_RECORDS TO PROCESS_
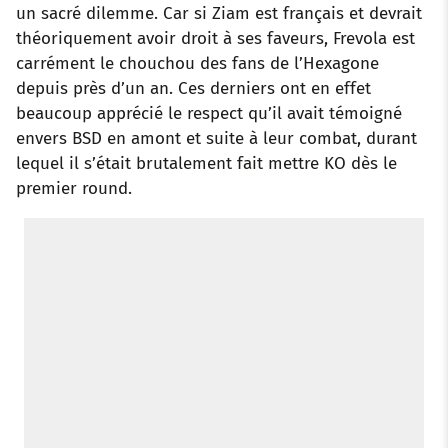
un sacré dilemme. Car si Ziam est français et devrait
théoriquement avoir droit à ses faveurs, Frevola est
carrément le chouchou des fans de l’Hexagone
depuis près d’un an. Ces derniers ont en effet
beaucoup apprécié le respect qu’il avait témoigné
envers BSD en amont et suite à leur combat, durant
lequel il s’était brutalement fait mettre KO dès le
premier round.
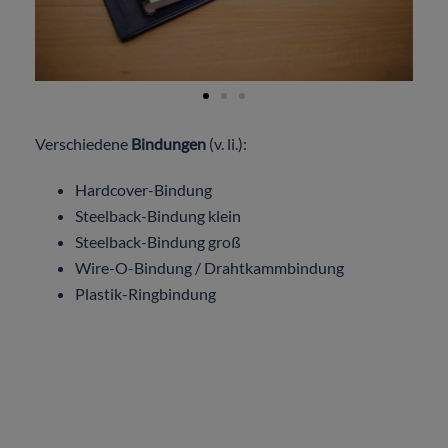
Verschiedene
Bindungen
(v. li.):
Hardcover-Bindung
Steelback-Bindung klein
Steelback-Bindung groß
Wire-O-Bindung / Drahtkammbindung
Plastik-Ringbindung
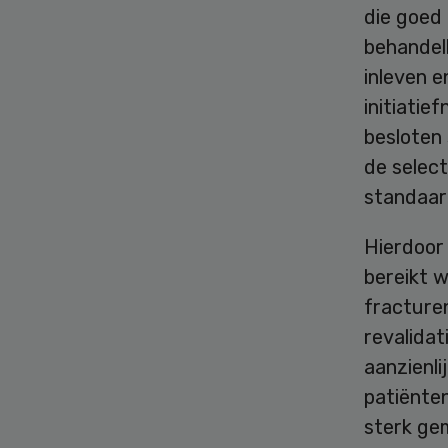
die goed 
behandel
inleven e
initiati
besloten
de select
standaar
Hierdoor
bereikt w
fracturen
revalidat
aanzienli
patiënten
sterk ge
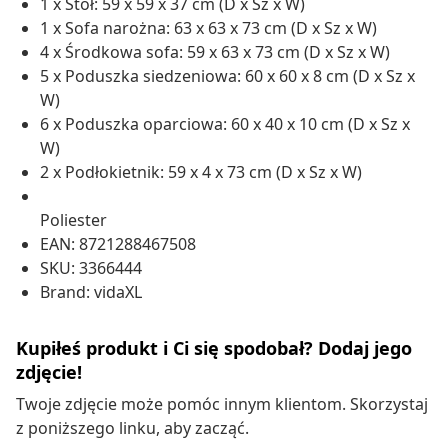
1 x Stół: 59 x 59 x 37 cm (D x Sz x W)
1 x Sofa narożna: 63 x 63 x 73 cm (D x Sz x W)
4 x Środkowa sofa: 59 x 63 x 73 cm (D x Sz x W)
5 x Poduszka siedzeniowa: 60 x 60 x 8 cm (D x Sz x
W)
6 x Poduszka oparciowa: 60 x 40 x 10 cm (D x Sz x
W)
2 x Podłokietnik: 59 x 4 x 73 cm (D x Sz x W)
Poliester
EAN: 8721288467508
SKU: 3366444
Brand: vidaXL
Kupiłeś produkt i Ci się spodobał? Dodaj jego
zdjęcie!
Twoje zdjęcie może pomóc innym klientom. Skorzystaj
z poniższego linku, aby zacząć.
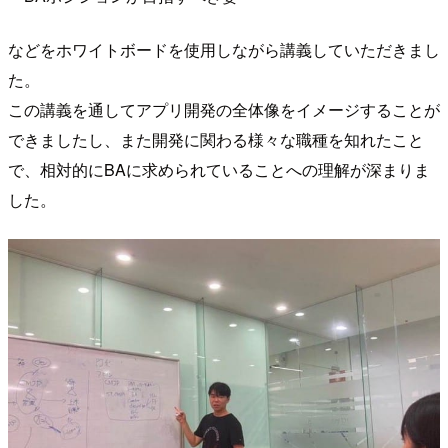
などをホワイトボードを使用しながら講義していただきまし
た。
この講義を通してアプリ開発の全体像をイメージすることが
できましたし、また開発に関わる様々な職種を知れたこと
で、相対的にBAに求められていることへの理解が深まりま
した。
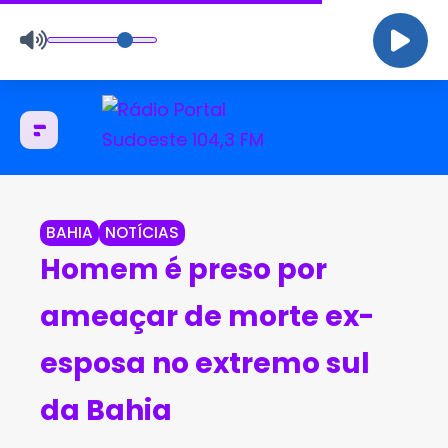
BAHIA
NOTÍCIAS
Homem é preso por
ameaçar de morte ex-
esposa no extremo sul
da Bahia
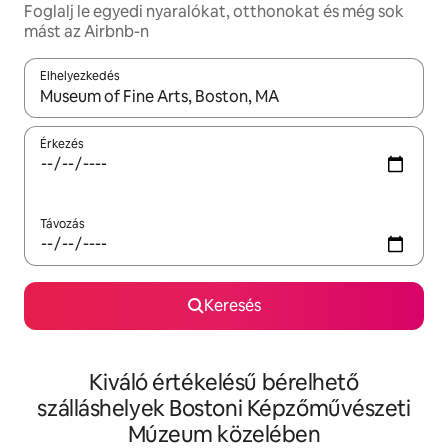
Foglalj le egyedi nyaralókat, otthonokat és még sok
mást az Airbnb-n
Elhelyezkedés
Az eredmények között a felfelé és a lefelé nyíllal navigálhatsz, 
Érkezés
Távozás
Keresés
Kiváló értékelésű bérelhető
szálláshelyek Bostoni Képzőművészeti
Múzeum közelében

_EXERCISE INSTRUCTIONS_
Find each line above that contains "zdjęcie", and copy those lines.

_FINISHED EXERCISE_
zdjęcie!
Twoje zdjęcie może pomóc innym klientom. Skorzystaj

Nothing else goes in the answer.